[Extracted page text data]
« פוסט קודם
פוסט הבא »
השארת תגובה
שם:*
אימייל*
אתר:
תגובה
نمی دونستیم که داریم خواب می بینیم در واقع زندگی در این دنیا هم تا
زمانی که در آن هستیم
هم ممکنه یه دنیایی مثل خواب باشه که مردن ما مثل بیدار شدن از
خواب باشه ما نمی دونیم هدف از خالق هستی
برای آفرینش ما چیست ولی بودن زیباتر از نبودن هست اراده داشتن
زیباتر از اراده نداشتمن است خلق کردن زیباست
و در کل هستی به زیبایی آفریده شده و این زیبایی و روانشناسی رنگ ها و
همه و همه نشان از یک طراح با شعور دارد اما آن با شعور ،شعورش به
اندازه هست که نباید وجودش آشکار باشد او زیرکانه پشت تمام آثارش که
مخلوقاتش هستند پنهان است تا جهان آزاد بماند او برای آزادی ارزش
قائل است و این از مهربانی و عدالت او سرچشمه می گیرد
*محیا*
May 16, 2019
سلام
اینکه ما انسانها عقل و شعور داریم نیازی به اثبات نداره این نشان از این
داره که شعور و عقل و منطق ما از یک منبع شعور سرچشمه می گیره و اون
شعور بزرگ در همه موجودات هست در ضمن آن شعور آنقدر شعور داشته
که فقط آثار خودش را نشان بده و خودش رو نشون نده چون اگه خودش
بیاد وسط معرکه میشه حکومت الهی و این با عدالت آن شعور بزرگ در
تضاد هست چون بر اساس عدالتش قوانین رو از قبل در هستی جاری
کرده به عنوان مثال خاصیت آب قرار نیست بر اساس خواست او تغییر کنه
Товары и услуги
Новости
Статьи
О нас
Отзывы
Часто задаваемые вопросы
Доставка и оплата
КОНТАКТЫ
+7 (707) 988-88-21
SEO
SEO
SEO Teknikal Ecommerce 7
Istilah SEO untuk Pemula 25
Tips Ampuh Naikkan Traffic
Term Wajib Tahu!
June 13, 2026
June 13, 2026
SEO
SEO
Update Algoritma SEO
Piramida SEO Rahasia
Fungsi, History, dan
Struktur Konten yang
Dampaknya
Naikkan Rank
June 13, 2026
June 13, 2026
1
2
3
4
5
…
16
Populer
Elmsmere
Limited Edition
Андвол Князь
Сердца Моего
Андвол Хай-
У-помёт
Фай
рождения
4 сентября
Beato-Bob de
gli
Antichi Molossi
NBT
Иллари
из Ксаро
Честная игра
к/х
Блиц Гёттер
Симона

...

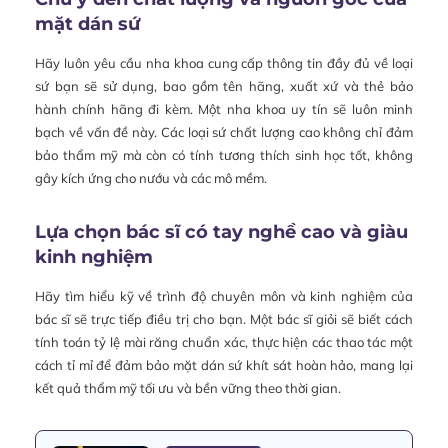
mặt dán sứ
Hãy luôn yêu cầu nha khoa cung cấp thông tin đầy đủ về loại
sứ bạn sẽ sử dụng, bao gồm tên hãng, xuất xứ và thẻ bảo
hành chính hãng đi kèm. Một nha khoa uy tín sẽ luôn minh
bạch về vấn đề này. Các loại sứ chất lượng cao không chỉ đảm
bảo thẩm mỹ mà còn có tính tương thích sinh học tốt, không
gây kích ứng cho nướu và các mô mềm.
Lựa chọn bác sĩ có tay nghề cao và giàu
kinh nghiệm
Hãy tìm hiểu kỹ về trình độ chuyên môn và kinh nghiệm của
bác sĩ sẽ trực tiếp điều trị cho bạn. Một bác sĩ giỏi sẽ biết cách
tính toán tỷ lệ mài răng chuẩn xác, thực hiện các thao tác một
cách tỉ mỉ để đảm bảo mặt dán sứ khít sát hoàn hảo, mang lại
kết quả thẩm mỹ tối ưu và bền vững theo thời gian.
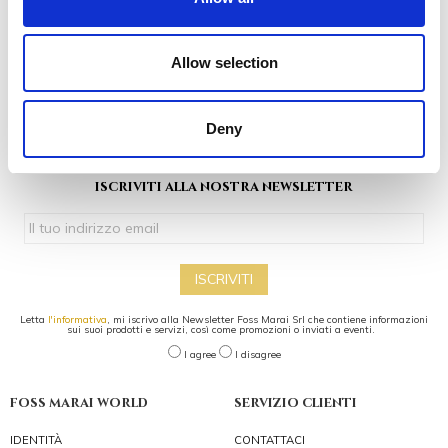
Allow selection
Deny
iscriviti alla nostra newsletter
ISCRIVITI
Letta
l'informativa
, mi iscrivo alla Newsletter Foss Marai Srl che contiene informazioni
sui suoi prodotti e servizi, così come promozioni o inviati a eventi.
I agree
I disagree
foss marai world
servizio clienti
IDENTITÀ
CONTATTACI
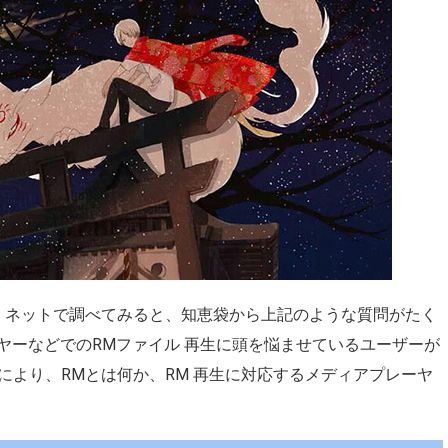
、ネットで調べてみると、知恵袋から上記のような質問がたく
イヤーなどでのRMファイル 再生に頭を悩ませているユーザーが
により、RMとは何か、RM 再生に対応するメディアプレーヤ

---

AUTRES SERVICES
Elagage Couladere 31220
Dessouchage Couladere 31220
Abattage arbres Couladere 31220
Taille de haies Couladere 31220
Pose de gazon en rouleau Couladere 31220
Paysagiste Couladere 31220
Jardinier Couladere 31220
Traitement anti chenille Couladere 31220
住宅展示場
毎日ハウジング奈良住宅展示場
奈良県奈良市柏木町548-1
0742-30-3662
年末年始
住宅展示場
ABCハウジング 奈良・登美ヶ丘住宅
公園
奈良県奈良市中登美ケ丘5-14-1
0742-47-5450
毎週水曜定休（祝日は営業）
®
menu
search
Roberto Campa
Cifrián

The problem
Above are the records; restate exactly the lines from the one containing "Allow selection" through the one containing "イヤーなどでのRMファイル 再生に頭を悩ませているユーザーが", keeping pictures out.

Answer to this task
Allow selection
Deny
iscriviti alla nostra newsletter
ISCRIVITI
Letta
l'informativa
, mi iscrivo alla Newsletter Foss Marai Srl che contiene informazioni
sui suoi prodotti e servizi, così come promozioni o inviati a eventi.
I agree
I disagree
foss marai world
servizio clienti
IDENTITÀ
CONTATTACI
、ネットで調べてみると、知恵袋から上記のような質問がたく
イヤーなどでのRMファイル 再生に頭を悩ませているユーザーが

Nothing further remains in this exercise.